Instructions for the task:
What is needed is the exact text of each line in the listing below from the one with "パンにのせた「しらすトースト」やパスタにからめたり、サラダ" up to and including the one with "Johtopäätös", and no pictures.
[Opening Material for the task section]
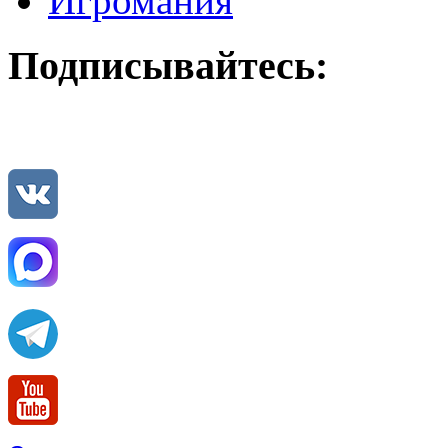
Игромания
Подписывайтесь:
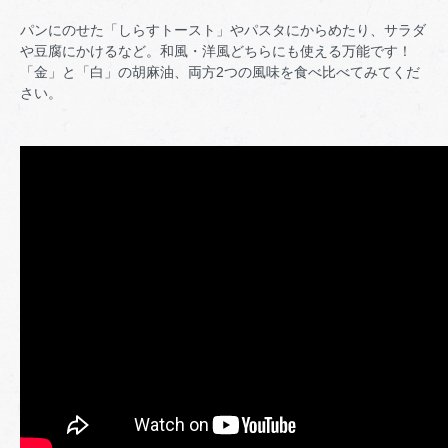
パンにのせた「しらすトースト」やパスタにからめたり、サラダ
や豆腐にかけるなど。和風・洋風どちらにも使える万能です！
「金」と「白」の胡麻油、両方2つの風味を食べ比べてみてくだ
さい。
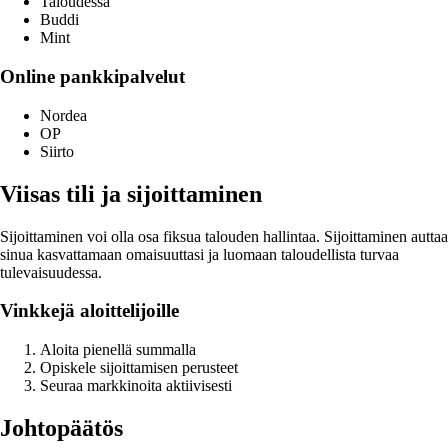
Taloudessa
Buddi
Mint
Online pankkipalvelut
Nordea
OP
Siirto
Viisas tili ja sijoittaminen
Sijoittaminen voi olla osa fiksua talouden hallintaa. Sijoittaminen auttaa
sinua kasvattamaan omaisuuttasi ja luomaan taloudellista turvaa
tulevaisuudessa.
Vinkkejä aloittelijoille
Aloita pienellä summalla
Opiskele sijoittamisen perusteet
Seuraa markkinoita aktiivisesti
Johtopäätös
[Closing Material for the task section]
[Opening Material for the task section]
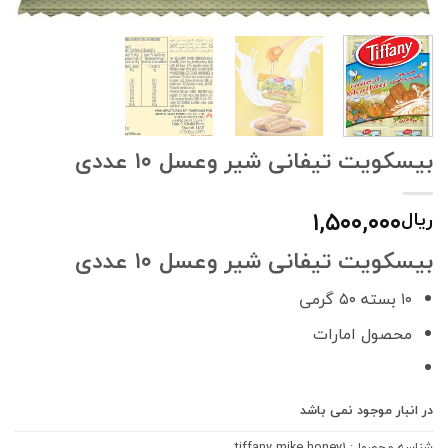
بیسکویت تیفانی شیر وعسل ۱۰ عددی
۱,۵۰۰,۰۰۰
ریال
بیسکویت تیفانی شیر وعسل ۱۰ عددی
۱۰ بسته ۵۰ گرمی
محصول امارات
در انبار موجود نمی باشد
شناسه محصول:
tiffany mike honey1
[Closing Material for the task section]
Answer space:
パンにのせた「しらすトースト」やパスタにからめたり、サラダ
や豆腐にかけるなど。和風・洋風どちらにも使える万能です！
「金」と「白」の胡麻油、両方2つの風味を食べ比べてみてくだ
さい。
Taloudessa
Buddi
Mint
Online pankkipalvelut
Nordea
OP
Siirto
Viisas tili ja sijoittaminen
Sijoittaminen voi olla osa fiksua talouden hallintaa. Sijoittaminen auttaa
sinua kasvattamaan omaisuuttasi ja luomaan taloudellista turvaa
tulevaisuudessa.
Vinkkejä aloittelijoille
Aloita pienellä summalla
Opiskele sijoittamisen perusteet
Seuraa markkinoita aktiivisesti
Johtopäätös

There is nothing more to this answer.